La galerie abritant la célèbre réplique du Nonsuch, le voilier qui avait quitté l’Angleterre en 1668 pour partir à la découverte d’une nouvelle voie commerciale par la Baie d’Hudson, et qui fait le bonheur des visiteurs du Musée du Manitoba, sera fermée au public à partir du 8 janvier pour d’importantes rénovations.

Par Barbara GORRAND

La première chose qui surprend le visiteur lorsqu’il pénètre la galerie du Nonsuch, au Musée du Manitoba, c’est la taille du célèbre voilier. Ou plutôt de son exacte réplique, construite à l’échelle : comment imaginer qu’un si frêle esquif ait pu braver l’Atlantique et parvenir jusqu’à l’embouchure de la rivière Rupert au Québec… en 1668! C’est pourtant avec cette équipée, destinée à trouver une nouvelle route pour la traite des fourrures entre l’Europe et l’Amérique du Nord, qui a ouvert la voie à l’histoire de la Compagnie de la Baie d’Hudson, née en mai 1670.

« Et en 1968, la Compagnie de la Baie d’Hudson a commissionné la construction de la réplique du Nonsuch, qui a traversé l’Atlantique amarrée au S.S. Bristol City et est arrivée au Québec en 1970, pour célébrer les 300 ans de la naissance de la Compagnie », explique Amelia Fay, conservatrice des collections des pièces de musée de la CBH.

« Après un périple à travers tout le Canada, sur les eaux comme sur la route, la réplique du Nonsuch est arrivée à Winnipeg en 1974, et la galerie que l’on connaît aujourd’hui a été construite autour du bateau! Une galerie créée pour faire revivre la veille du départ du Nonsuch original, sur les quais du port en Angleterre. »

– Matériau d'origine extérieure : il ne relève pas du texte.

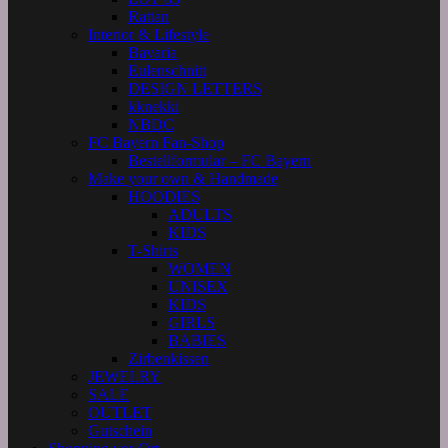
Rattan
Interior & Lifestyle
Bavaria
Eulenschnitt
DESIGN LETTERS
kknekki
NBDC
FC Bayern Fan-Shop
Bestellformular – FC Bayern
Make your own & Handmade
HOODIES
ADULTS
KIDS
T-Shirts
WOMEN
UNISEX
KIDS
GIRLS
BABIES
Zirbenkissen
JEWELRY
SALE
OUTLET
Gutschein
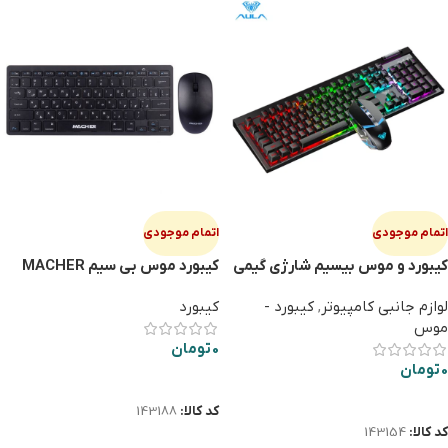
اتمام موجودی
اتمام موجودی
کیبورد و موس بیسیم شارژی گیمی
کیبورد موس بی سیم MACHER
MR-414
AULA T610
لوازم جانبی کامپیوتر
,
کیبورد -
کیبورد
موس
0
تومان
0
تومان
اطلاعات بیشتر
اطلاعات بیشتر
کد کالا:
143188
کد کالا:
143154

Amelia Fay, native de Winnipeg, est passionnée par l’histoire du Nonsuch, qu’elle rattache à ses premiers souvenirs d’enfance, et qui a sans doute joué un rôle déterminant dans son choix de profession. Il n’empêche, elle en convient, la galerie du Nonsuch et le bateau lui-même méritent un bon coup de frais.

« L’éclairage doit être repensé, les voiles, les cordages n’ont pour la plupart pas été remplacés depuis les années 1970. C’est pourquoi, après les vacances de Noël, la galerie fermera ses portes pour de longs mois de travaux. À terme, lorsqu’elle rouvrira, au début de l’été 2018, la narration aura entièrement changé. »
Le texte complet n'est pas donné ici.